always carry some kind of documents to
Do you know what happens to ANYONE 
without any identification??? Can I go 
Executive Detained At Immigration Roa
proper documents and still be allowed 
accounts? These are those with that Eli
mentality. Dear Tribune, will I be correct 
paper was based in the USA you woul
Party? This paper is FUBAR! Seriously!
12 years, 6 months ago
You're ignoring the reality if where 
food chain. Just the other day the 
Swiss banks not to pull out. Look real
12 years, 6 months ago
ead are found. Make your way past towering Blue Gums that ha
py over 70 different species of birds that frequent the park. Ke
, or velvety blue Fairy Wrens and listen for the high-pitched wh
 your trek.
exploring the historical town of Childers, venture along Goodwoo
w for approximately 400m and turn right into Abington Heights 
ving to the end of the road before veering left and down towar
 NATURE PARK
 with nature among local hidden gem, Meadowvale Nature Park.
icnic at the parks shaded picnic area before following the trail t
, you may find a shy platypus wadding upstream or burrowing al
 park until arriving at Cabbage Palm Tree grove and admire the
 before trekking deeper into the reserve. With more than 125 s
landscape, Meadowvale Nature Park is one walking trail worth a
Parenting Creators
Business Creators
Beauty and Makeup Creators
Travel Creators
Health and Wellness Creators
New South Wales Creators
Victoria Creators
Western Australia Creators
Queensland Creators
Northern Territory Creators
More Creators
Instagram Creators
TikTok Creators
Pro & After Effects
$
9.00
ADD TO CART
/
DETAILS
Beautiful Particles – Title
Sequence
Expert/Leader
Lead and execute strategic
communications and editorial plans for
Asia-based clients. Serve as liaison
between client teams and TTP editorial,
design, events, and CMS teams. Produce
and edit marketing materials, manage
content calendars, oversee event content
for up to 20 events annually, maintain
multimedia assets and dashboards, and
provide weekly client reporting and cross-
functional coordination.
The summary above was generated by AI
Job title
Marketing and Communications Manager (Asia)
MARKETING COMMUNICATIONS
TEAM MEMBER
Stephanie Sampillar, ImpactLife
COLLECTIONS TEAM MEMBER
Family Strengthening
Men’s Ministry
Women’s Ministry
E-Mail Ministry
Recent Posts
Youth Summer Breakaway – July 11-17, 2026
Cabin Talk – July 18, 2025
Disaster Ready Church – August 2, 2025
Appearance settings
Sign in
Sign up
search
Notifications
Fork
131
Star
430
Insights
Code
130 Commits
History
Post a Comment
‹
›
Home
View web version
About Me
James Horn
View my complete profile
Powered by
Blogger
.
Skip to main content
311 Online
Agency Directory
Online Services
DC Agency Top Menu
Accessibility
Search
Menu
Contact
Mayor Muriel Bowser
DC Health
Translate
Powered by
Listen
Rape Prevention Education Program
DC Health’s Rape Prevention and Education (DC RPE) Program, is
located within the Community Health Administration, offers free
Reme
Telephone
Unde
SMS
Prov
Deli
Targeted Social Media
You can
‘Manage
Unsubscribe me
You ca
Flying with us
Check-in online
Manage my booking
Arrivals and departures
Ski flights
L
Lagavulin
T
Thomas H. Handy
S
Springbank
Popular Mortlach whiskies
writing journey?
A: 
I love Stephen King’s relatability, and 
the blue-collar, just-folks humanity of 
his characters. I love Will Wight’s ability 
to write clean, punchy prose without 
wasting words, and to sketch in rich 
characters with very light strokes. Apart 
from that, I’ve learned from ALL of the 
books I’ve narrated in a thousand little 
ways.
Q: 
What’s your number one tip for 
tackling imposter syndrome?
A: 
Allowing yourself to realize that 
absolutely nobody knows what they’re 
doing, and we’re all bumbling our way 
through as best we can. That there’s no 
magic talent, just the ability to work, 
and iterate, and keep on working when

==

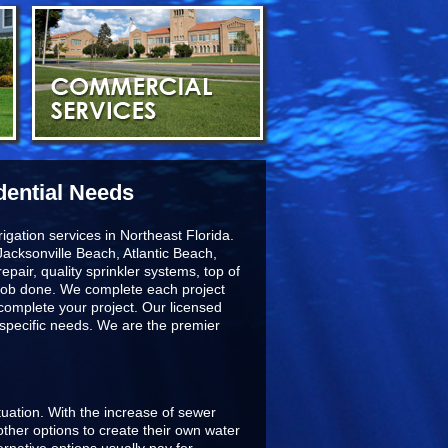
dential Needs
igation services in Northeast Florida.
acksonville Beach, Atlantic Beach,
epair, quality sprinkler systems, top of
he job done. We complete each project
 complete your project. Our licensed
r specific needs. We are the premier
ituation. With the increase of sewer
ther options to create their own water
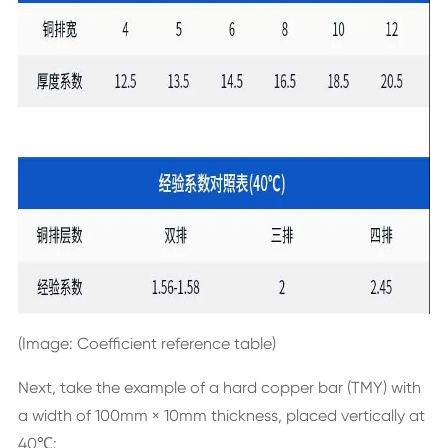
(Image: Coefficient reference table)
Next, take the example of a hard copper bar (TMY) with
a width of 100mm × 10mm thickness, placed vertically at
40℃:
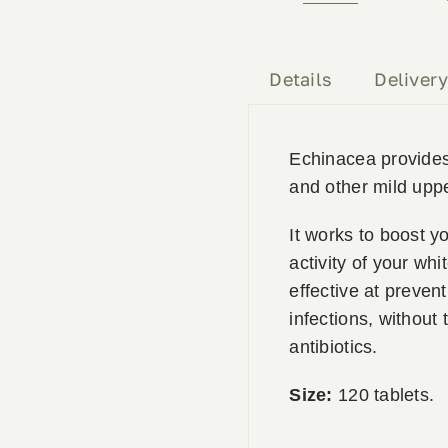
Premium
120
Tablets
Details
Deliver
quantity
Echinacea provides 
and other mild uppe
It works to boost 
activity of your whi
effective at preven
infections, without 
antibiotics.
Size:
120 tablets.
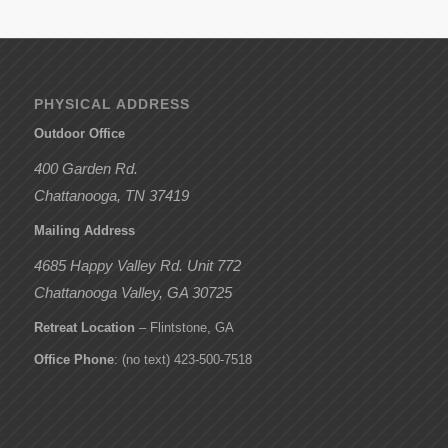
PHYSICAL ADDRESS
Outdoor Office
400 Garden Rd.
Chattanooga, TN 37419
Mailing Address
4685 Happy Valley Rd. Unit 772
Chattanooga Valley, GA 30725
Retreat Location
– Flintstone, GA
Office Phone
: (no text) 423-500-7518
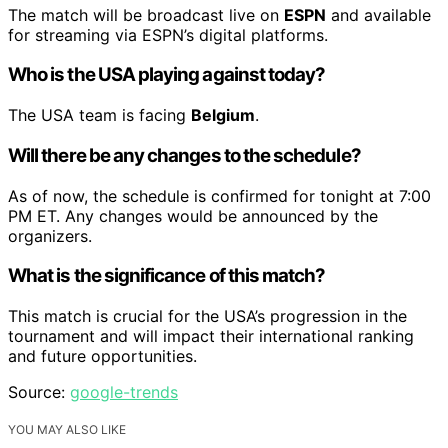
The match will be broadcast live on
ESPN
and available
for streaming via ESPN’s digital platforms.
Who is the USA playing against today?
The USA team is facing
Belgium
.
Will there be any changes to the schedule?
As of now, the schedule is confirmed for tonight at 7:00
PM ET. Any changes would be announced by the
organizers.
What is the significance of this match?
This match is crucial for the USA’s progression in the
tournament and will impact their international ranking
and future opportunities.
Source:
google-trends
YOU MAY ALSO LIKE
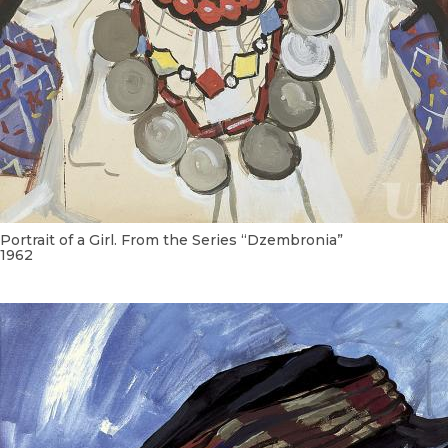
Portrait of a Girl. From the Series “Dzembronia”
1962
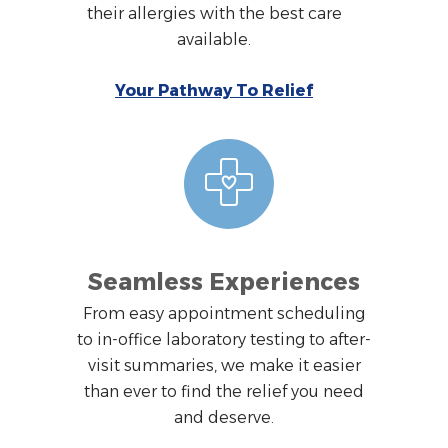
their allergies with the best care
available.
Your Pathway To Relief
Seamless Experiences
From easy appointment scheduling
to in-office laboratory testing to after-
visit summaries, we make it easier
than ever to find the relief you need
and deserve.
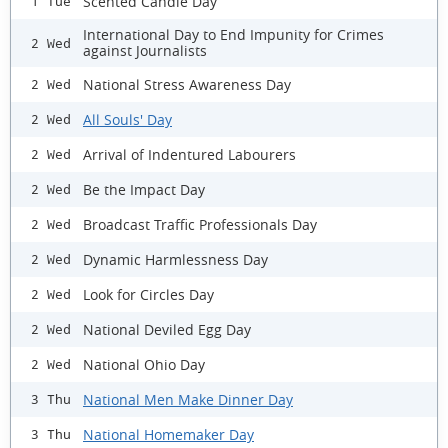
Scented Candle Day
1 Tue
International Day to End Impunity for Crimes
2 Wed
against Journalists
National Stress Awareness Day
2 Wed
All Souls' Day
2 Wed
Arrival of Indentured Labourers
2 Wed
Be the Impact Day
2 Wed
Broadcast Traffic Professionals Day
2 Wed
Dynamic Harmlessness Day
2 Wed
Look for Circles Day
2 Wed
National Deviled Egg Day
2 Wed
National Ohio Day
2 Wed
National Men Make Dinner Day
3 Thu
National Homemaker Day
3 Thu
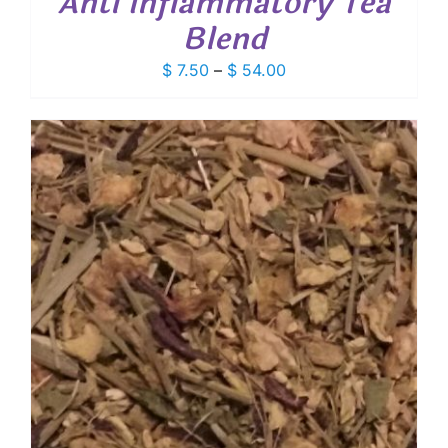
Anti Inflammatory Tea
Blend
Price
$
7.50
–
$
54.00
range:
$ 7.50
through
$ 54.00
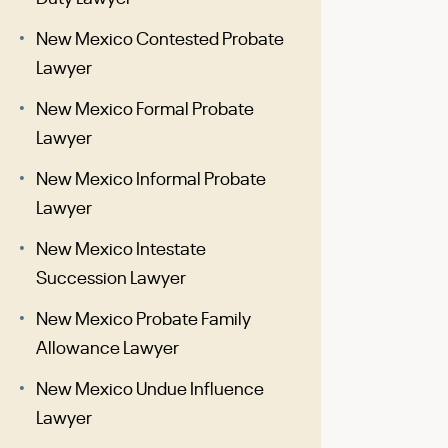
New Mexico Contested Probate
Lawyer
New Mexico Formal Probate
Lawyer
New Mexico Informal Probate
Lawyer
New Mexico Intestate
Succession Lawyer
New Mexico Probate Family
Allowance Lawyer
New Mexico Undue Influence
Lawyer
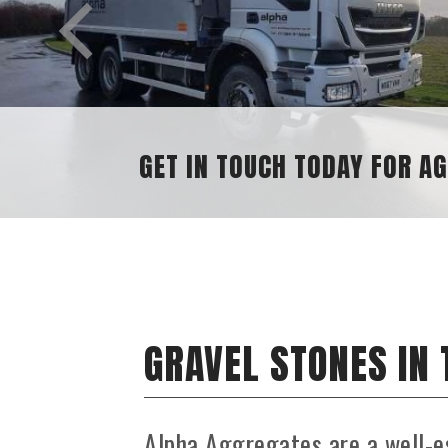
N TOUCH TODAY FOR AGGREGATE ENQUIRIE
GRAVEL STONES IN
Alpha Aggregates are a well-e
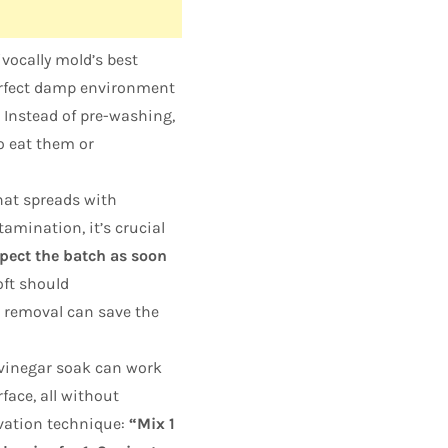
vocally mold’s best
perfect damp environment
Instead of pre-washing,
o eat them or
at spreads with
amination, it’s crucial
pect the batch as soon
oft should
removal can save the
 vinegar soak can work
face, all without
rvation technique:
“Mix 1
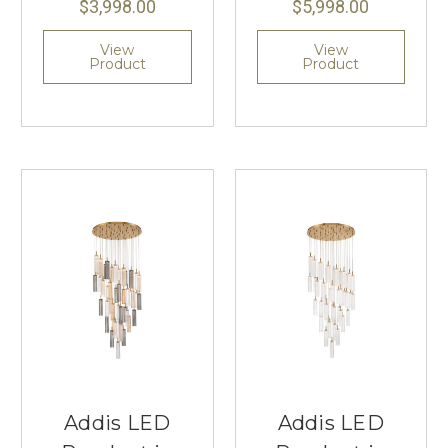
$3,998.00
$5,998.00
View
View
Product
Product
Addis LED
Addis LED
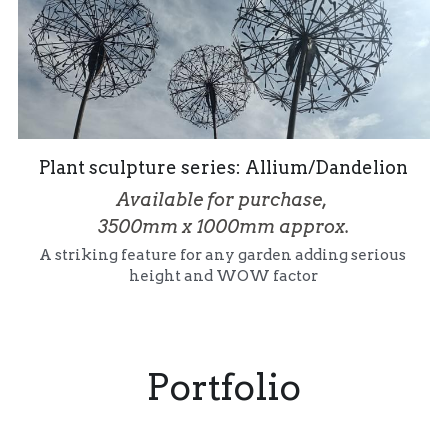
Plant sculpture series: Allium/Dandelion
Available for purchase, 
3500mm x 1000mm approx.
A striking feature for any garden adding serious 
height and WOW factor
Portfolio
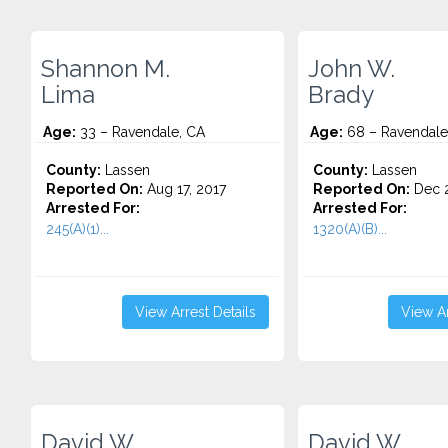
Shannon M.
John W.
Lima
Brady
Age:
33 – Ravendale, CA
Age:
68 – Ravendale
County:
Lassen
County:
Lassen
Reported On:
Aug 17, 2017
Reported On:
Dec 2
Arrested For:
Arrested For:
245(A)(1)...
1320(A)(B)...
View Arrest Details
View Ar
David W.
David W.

The problem:
Filter the material for the word "Valley" and copy each matching line.

Solution below:
4685 Happy Valley Rd. Unit 772
Chattanooga Valley, GA 30725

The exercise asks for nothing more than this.